We pointed out to them the injury that might, and the loss of time that necessarily must derive from this method of moving it, and endeavoured to convince them how much safer, and more expeditious it would be, to take it up, and carry it. But, no! that was not their way! “We no savez carry him, we roll him gently, Massa, den we no break ’em bottles inside,” was the reply. In even the most liberal it is always a task to oppose habits confirmed by long usage; among slaves it were utterly in vain to attempt it! Had we insisted upon the case being carried, it is more than probable that it would have quickly fallen to the ground, and the whole contents been shattered to atoms; we, therefore, left them to pursue their own means.

We have since met with another circumstance nearly similar, which I might offer to you as a further example of the indolent manner in which slaves execute their task: or I might note it as a specimen of the cruelties which men, held in slavery, may, and too frequently do become subject to, from passionate, and unfeeling individuals. Walking towards the hospital we met a party of negroes rolling a box of stores from the boat, in which they had been brought on shore, to the store-room. Perceiving the case to be light, and knowing it to contain only vessels of tin, a desire to see how they would perform led us to try the experiment of making them carry it: nor, in doing this, were we aware of exposing any of them to an act of cruelty, or we should have left them, as before, to their own way. On attempting to lift the package to their shoulders, they set about it precisely in the awkward and ludicrous manner we had expected; still as no accident, nor injury of consequence could derive from it, we, who were recently from Europe, were quite diverted at their fruitless and incompetent efforts; but Captain ——, who was with us, and had resided long enough in the West Indies to have accustomed himself to the arbitrary treatment of slaves, seeing the stupid way in which they attempted this new task, immediately gave one of the poor fellows a cruel cut, with a large horse-whip, across the face and eyes! We remonstrated with him on this unnecessary and unmerited severity; and could not but mark it, in our minds, as an act of wanton cruelty; which, if I may judge from the impulse of my own feelings, will long stand against him. We desired the poor negroes to put down the box, and convey it according to their own method; and, in sentiments of indignation, left the Captain to the remorse which ought to be his punishment.
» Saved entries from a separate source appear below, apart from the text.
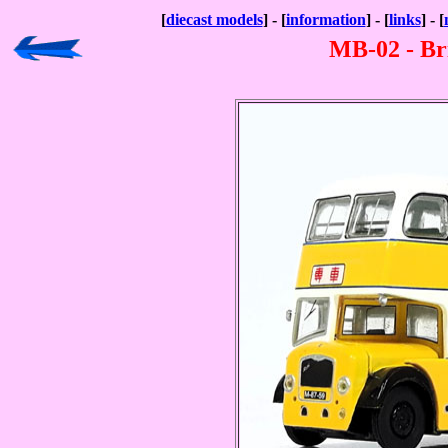
[
diecast models
] - [
information
] - [
links
] - [
MB-02 - Br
You will be pleased to know that intelligence has just reached us of the defeat of the brigands at Grenada, in an action with our troops, commanded by General Nicoll. Their loss is said to amount to three hundred men.

The Portsmouth fleet is still a truant to our expectations. From the tidings we had received of it we now think it long delayed; and have many fears lest Admiral Cornwallis may have sailed into Admiral Christian’s unfortunate path; and, like him, been obliged to trace his course back into an English port.